Whether your content is cached or not has nothing to do with readfile() and consorts, but probably the default caching headers issued by the server (that would activate caching for HTML pages and image resources) don't apply when you use PHP to pass through files.
You will have to send the appropriate headers along with your content, telling the browser that caching for this resource is all right.
See for example
Caching tutorial for Web Authors and Webmasters
How to use HTTP cache headers with PHP
I ended up finding this page and using it as a starting point for my own implementation. The example code on this page, along with some of the reading Pekka pointed to, was a great springboard for me.
I am using the header function of PHP
to send the file to the browser with some small code. Its work well
and I have it so that if any one requests it with a referer other than my site
it redirects to a page first.
Unfortunately it's not working with the internet download manager.
What I want to know is how the rabidshare and 4shared sites do this.
You could use sessions to make sure the download is being requested by a valid user.
Not all browsers / softwares that can see web pages will send a Referer to your server.

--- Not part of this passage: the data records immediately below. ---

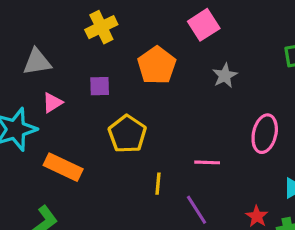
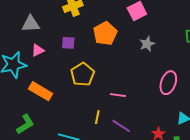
pink line: (207, 162) -> (118, 95), moved
yellow line: (158, 184) -> (97, 117), moved
purple line: (197, 210) -> (121, 126), turned -30

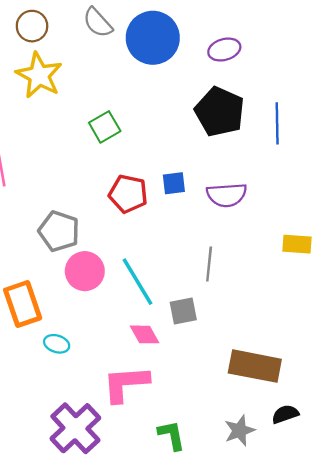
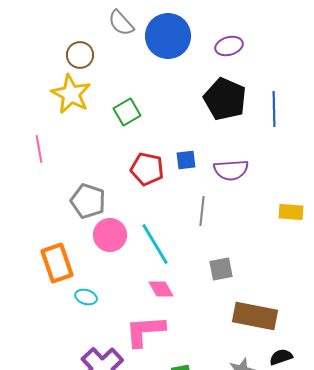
brown circle: (32, 26) -> (80, 55), moved
yellow star: (39, 75) -> (71, 94), moved
gray line: (209, 264) -> (202, 211), moved
gray square: (183, 311) -> (221, 269), moved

Some sites will make a browser "fingerprint", usually hashed, which might be Referer, User-Agent and a couple of other headers strung together to make a uniquie identifier for that user and thus restrict access as you describe.
Of course, I may have completely missed the point of your post!
A typical design pattern is using a front controller to have a single entry point for all requests. By having a front controller, you can control exactly what the client sees.
You can configure this in Apache so that all requests go through a single file (it's been a while since I've done this because I now concentrate on Java). I think you would need to look at pathinfo documentation for Apache.
This might require a significant change in the rest of your application code. But, the code will be more secure and maintainable in the long run.
I've served images and other binary files through this pattern. This allowed me to easily verify users were authenticated before actually sending them the file. Obfuscation is not security, so if you rely on obfuscating your URL, an attacker may be delayed in getting in, but it is just a matter of time.
Walter
The problem probably is that sending file through php script (with headers you mentioned) doesn't support starting file download at certain position. Download managers use this feature to download file using several simultaneous threads (assuming server gives one thread at certain speed).
For small project I would recommend making a copy of file with unique filename just for download time and redirecting user to this copied file. This way he gets full server download features and it also doesn't load processor as php does. Disadvantages - more disk space required and need to cleanup download directory.